After the hurricane, I wandered out again with my scale to see this dragon’s ruined corpse covered in debris. Billboards and auto parts and black rooftops and tree limbs and millions of leaves of lost paper and all the stinking things that had been picked up and thrown from the industrial buildings along the harbors was like monster paper mache.

Already, the first responders were there, cordoning off the flesh of the dragon. They asked me if I needed help. I ran off before any of them could take the dragon scale from me.

When the scientists rushed in to the destroyed city, they said that this dragon had died because of all the lightning. The dragon had been like a giant conductor pushing through all the storm clouds, and every ounce of lightning hit it on the head and neck, and even though the creature was hot with boiling saltwater instead of blood, steaming from its nose, the thing was not built for lightning. It didn’t take too many hits to the face before the creature collapsed into a dead, twitching heap, its flesh cooked off, and those gorgeous black scales torn away like a roof with no nails to hold the shingles down.

After that, I didn’t have my home anymore, or my 401(k). I moved in with my beautiful black woman Trailer trash from Galveston will *never* live post-Obama in this lifetime and her two wicked boys on the mainland in Friendswood.

My ex-wife left her school teacher, and her house, for San Antonio, where hurricanes are only a rainstorm at the end of a bad reputation.

When the eye of the storm came, I had run to the wall of melted dragon flesh, and not to her trapped in that ruined bomb shelter, with the rainwater filling up the floor at her feet with help from a busted pipe and filling up and filling up a little bit by a little bit until it was up to her waist and she didn’t know if she was going to live or die when the eye arrived and I wasn’t there to pull her free from the black water and floating cranes and sailor hats like capsized ships.

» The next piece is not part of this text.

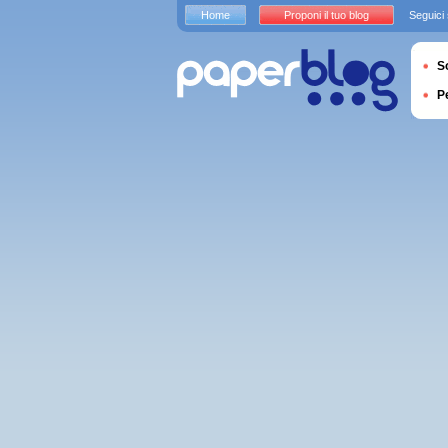
Home
Proponi il tuo blog
Seguici
S
P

Then the eye passed and the water started to rise again and I was gone and she watched this water slowly swallow her until she was able to swim to the top of the flooded shelter, and the wind tore at her clothes and she pulled herself up into the neighborhood that had been completely destroyed and all the winds were still blowing at the back end of that hurricane, and she had nowhere to go, and all that debris was flying everywhere and she didn’t know if I was alive or dead.

She didn’t know what to do, how to survive.

After the worst of the storm, I strolled down the street with this big, beautiful dragon scale like I had just achieved victory and this was my trophy from another world.

I saw her sitting on the curb in front of my ruin. She stood up. She turned her back to me. She walked away.

I knew she and I would never speak to each other again about anything.

When the hurricanes come next summer, I’ll get into my lady’s car with her boys, and we’ll drive inland. I’ll carry that beautiful, black dragon scale – which is all of my worldly possessions right now – all the way to Kansas City. I’ll watch the weather men shouting like fools into microphones sandwiched between a news ticker and satellite photos of the hurricane from space. Sonar will spin away in the corners of the screens in case another dragon walks to shore.

At night, when everyone else is asleep, I’ll sneak away to the garage in Kansas City.

I’ll polish my scale until I can see my warped reflection in the black.

The scale, when it’s all polished up, looks like the surface of the Gulf. I can take it with me wherever I go: the deep water, the terrible wind and rain, the destruction, and the end of the world, and me right there flipping off newsmen, and cursing the national guard, right at the edge of all that shit, polishing my black dragon scale.